Saved entries »
● ● ●
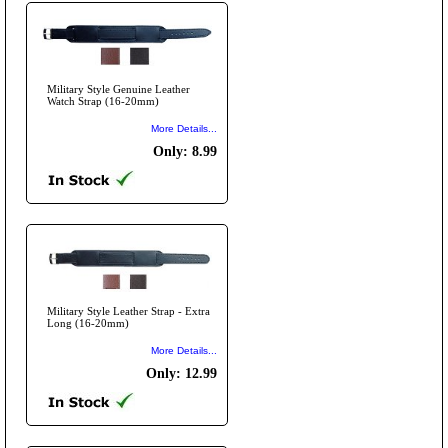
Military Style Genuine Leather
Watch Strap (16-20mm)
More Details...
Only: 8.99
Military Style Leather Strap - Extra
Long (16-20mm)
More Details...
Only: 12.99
● ● ●
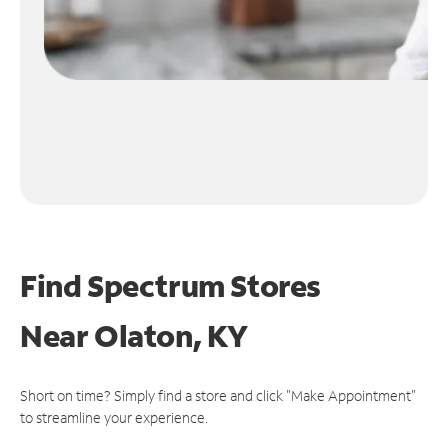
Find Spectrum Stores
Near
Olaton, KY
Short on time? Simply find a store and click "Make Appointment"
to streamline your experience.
● ● ●
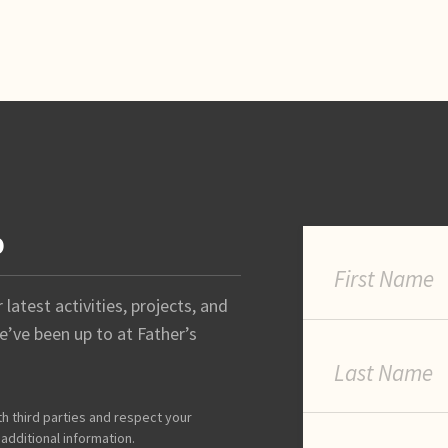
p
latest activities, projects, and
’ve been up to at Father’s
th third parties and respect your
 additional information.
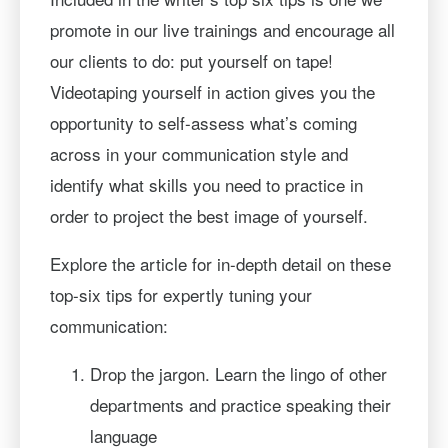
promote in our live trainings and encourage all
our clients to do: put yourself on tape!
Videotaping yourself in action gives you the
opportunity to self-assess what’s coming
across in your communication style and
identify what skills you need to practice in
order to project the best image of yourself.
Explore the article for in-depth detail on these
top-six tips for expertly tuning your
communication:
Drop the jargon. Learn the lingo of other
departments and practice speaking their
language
● ● ●
TASK BRIEF »
Copy out only the lines above from the one with "Military Style Leather Strap - Extra" to the one with "Only: 12.99", inclusive, exactly as they stand.

TASK ANSWER »
Military Style Leather Strap - Extra
Long (16-20mm)
More Details...
Only: 12.99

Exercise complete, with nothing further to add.